= Extracted material =

——————————

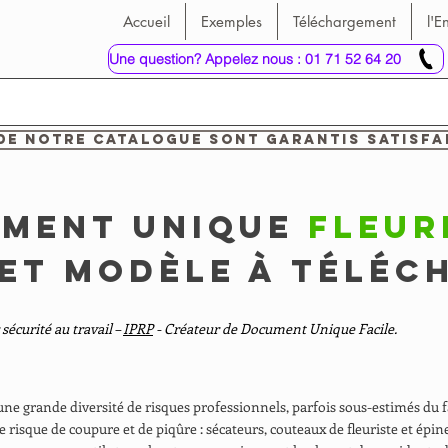
Accueil
Exemples
Téléchargement
l'E
Une question? Appelez nous : 01 71 52 64 20
de notre catalogue sont garantis satisfa
ment unique
Fleur
 et modèle à téléc
 sécurité au travail –
IPRP
- Créateur de Document Unique Facile.
 une grande diversité de risques professionnels, parfois sous-estimés du f
 le risque de coupure et de piqûre : sécateurs, couteaux de fleuriste et ép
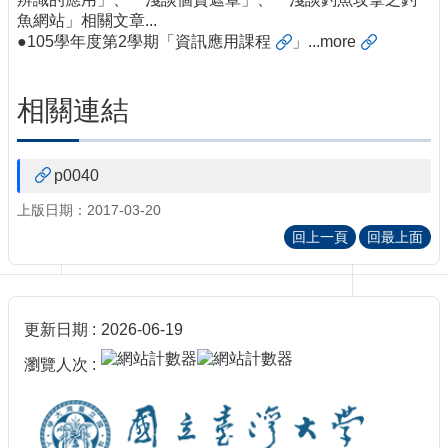
訊
魚網站」相關文章...
訂
●105學年度第2學期「
資訊應用課程
」...
more
閱/
取
消
相關連結
網
站
導
p0040
覽
上版日期：2017-03-20
最
回上一頁
回最上面
新
消
息
關
更新日期
2026-06-19
於
瀏覽人次
我
們
出
版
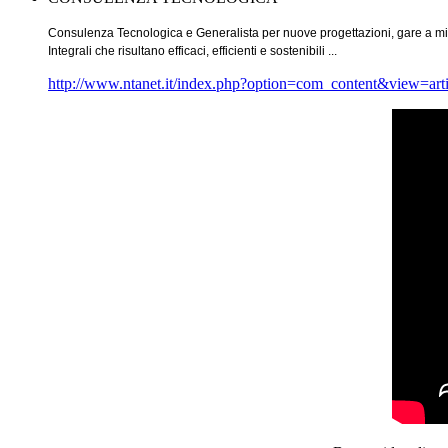
Consulenza Tecnologica e Generalista per nuove progettazioni, gare a migli
Integrali che risultano efficaci, efficienti e sostenibili ...
http://www.ntanet.it/index.php?option=com_content&view=a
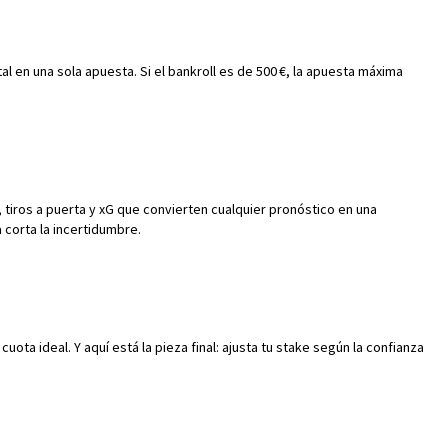
l en una sola apuesta. Si el bankroll es de 500 €, la apuesta máxima
, tiros a puerta y xG que convierten cualquier pronóstico en una
 corta la incertidumbre.
ota ideal. Y aquí está la pieza final: ajusta tu stake según la confianza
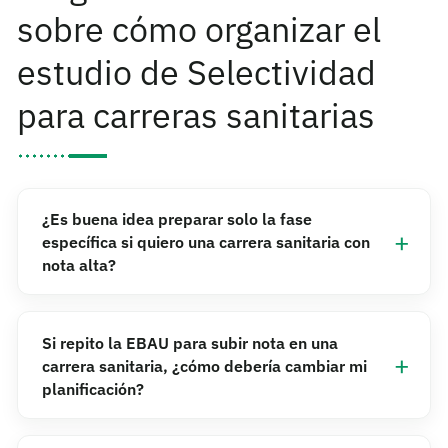
sobre cómo organizar el
estudio de Selectividad
para carreras sanitarias
¿Es buena idea preparar solo la fase
específica si quiero una carrera sanitaria con
nota alta?
Si repito la EBAU para subir nota en una
carrera sanitaria, ¿cómo debería cambiar mi
planificación?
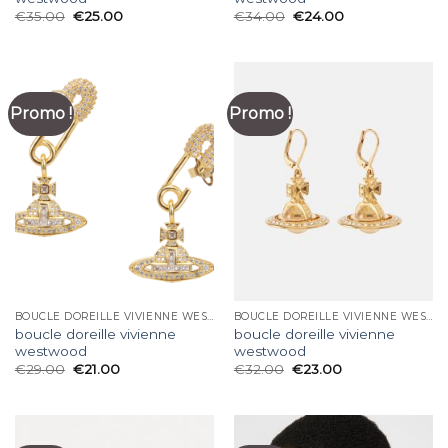
€
35.00
€
25.00
€
34.00
€
24.00
Promo !
Promo !
BOUCLE DOREILLE VIVIENNE WESTWOOD
BOUCLE DOREILLE VIVIENNE WESTWOOD
boucle doreille vivienne
boucle doreille vivienne
westwood
westwood
€
29.00
€
21.00
€
32.00
€
23.00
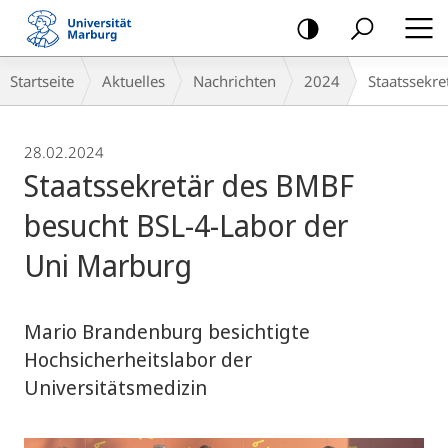
Mobile-
Navigation
Breadcrumb-
Startseite
Aktuelles
Nachrichten
2024
Staatssekr
Navigation
28.02.2024
Staatssekretär des BMBF
besucht BSL-4-Labor der
Uni Marburg
Mario Brandenburg besichtigte
Hochsicherheitslabor der
Universitätsmedizin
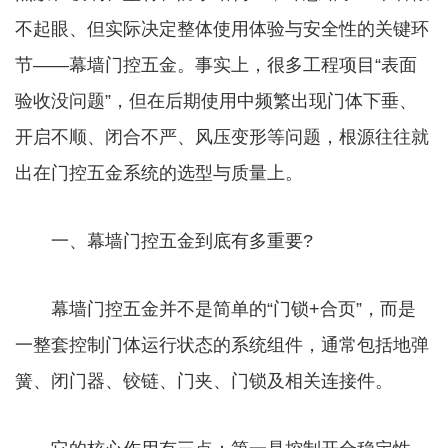
不起眼、但实际决定整体使用体验与安全性的关键环
节——幕墙门控五金。事实上，很多工程项目“表面
验收没问题”，但在后期使用中频繁出现门体下垂、
开启不顺、闭合不严、风压变形等问题，根源往往就
出在门控五金系统的选型与质量上。
一、幕墙门控五金到底有多重要?
幕墙门控五金并不是简单的“门锁+合页”，而是
一整套控制门体运行状态的系统组件，通常包括地弹
簧、闭门器、铰链、门夹、门锁及相关连接件。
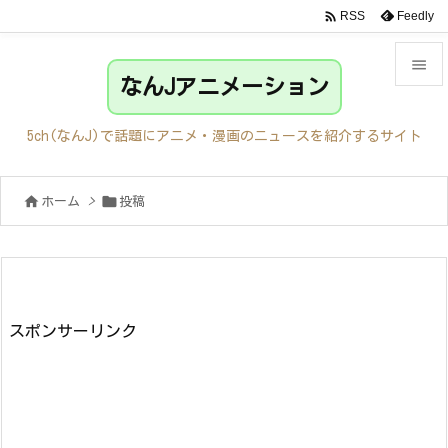

Feedly
RSS

なんJアニメーション

メニュ
5ch(なんJ)で話題にアニメ・漫画のニュースを紹介するサイト

サイド


ホーム
>
投稿

前へ

次へ

検索
スポンサーリンク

——————————

= Task statement =
Print the lines from the beginning of the records up to and including the line containing "l en una sola", word for word, with no pictures.

= Problem solution =
Accueil
Exemples
Téléchargement
l'E
Une question? Appelez nous : 01 71 52 64 20
de notre catalogue sont garantis satisfa
ment unique
Fleur
 et modèle à téléc
 sécurité au travail –
IPRP
- Créateur de Document Unique Facile.
 une grande diversité de risques professionnels, parfois sous-estimés du f
 le risque de coupure et de piqûre : sécateurs, couteaux de fleuriste et ép
訊
魚網站」相關文章...
訂
●105學年度第2學期「
資訊應用課程
」...
more
閱/
取
消
相關連結
網
站
導
p0040
覽
上版日期：2017-03-20
最
回上一頁
回最上面
新
消
息
關
更新日期
2026-06-19
於
瀏覽人次
我
們
出
版
Consulenza Tecnologica e Generalista per nuove progettazioni, gare a migli
Integrali che risultano efficaci, efficienti e sostenibili ...
http://www.ntanet.it/index.php?option=com_content&view=a
l en una sola apuesta. Si el bankroll es de 500 €, la apuesta máxima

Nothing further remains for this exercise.